> [Task brief] Single out the lines of the material that contain "domain" and copy them.

※

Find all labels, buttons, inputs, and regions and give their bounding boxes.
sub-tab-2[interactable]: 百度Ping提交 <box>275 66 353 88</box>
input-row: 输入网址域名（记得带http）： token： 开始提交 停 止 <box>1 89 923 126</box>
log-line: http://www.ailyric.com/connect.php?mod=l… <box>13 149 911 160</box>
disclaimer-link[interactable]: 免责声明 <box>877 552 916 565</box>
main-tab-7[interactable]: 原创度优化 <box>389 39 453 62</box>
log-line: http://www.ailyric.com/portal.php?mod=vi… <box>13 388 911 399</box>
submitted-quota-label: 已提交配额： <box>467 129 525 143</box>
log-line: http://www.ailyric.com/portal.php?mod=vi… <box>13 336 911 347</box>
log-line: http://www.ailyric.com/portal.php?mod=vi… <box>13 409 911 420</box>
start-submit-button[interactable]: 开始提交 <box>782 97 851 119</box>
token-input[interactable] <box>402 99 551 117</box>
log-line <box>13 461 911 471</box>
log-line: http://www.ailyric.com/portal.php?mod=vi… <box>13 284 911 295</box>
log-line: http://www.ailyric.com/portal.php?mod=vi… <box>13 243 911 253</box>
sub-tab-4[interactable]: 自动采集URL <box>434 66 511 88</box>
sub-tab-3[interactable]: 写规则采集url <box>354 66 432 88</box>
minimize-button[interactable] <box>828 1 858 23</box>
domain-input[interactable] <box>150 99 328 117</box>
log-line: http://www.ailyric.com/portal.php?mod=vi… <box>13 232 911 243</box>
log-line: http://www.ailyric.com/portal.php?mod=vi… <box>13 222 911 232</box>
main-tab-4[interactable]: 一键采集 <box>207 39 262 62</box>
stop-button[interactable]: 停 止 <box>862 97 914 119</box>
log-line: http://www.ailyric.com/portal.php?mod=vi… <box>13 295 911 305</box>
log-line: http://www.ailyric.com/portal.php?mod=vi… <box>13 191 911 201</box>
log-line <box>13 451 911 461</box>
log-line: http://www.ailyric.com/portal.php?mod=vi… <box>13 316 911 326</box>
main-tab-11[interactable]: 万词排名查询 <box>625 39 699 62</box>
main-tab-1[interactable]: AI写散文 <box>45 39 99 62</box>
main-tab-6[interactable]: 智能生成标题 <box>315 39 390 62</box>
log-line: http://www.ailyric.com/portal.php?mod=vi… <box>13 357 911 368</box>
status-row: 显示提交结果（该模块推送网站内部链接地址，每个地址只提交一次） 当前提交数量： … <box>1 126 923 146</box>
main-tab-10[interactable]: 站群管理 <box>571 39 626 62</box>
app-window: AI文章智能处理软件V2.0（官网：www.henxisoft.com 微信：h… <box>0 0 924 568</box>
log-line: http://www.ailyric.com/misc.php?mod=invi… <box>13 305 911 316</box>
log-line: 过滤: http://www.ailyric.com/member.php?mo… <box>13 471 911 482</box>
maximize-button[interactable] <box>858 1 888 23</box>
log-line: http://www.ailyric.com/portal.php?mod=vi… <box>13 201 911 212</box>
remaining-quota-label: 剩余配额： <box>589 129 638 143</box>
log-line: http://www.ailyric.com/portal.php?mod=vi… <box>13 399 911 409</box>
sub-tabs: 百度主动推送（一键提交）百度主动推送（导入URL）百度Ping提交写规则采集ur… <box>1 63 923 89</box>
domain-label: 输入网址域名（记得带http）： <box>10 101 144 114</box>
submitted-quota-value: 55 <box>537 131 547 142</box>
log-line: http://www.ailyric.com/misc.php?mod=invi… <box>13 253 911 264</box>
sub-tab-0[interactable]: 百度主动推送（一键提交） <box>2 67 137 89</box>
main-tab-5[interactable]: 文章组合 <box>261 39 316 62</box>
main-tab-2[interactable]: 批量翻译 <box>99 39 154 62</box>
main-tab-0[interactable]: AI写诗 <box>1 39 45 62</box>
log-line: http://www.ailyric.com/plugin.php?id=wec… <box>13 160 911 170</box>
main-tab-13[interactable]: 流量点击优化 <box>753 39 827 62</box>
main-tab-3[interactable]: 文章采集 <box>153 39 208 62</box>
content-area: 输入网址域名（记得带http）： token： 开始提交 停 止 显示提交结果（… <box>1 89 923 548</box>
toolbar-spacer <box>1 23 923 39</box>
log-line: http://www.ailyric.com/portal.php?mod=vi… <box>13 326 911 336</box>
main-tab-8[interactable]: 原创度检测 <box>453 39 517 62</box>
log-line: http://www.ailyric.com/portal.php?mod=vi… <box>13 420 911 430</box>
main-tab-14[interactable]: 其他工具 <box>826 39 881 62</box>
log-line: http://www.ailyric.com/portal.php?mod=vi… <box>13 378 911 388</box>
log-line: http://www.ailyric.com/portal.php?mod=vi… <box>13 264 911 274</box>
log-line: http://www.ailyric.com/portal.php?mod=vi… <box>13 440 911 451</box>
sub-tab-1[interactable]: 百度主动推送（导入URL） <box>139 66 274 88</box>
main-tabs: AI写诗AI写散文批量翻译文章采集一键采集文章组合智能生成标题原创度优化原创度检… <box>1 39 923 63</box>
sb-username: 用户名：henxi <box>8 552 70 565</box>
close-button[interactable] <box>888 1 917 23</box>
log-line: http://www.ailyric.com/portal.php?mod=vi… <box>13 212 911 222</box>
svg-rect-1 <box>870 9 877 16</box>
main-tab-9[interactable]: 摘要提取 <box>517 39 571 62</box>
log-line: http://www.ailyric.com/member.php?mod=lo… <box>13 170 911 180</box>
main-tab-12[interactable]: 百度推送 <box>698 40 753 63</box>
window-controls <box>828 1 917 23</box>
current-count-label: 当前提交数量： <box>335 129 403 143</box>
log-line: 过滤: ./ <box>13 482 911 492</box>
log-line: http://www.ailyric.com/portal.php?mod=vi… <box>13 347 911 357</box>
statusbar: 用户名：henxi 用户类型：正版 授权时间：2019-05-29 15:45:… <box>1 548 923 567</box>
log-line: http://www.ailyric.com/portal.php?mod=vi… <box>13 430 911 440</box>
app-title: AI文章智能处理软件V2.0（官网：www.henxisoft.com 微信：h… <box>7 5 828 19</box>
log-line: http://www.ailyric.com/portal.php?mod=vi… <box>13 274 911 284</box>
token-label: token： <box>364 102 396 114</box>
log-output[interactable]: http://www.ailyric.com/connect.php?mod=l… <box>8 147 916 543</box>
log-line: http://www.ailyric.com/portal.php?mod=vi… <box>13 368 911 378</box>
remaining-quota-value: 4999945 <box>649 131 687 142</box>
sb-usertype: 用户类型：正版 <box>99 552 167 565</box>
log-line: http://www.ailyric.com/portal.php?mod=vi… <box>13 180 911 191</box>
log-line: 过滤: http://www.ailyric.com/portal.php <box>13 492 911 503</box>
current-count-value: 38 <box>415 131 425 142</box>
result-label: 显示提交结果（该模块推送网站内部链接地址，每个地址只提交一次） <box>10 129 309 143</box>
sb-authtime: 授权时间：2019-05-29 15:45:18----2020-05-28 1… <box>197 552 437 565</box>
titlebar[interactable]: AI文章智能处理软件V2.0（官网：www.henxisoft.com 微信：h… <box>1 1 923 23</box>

※

> [Response]
domain-input[interactable] <box>150 99 328 117</box>
domain-label: 输入网址域名（记得带http）： <box>10 101 144 114</box>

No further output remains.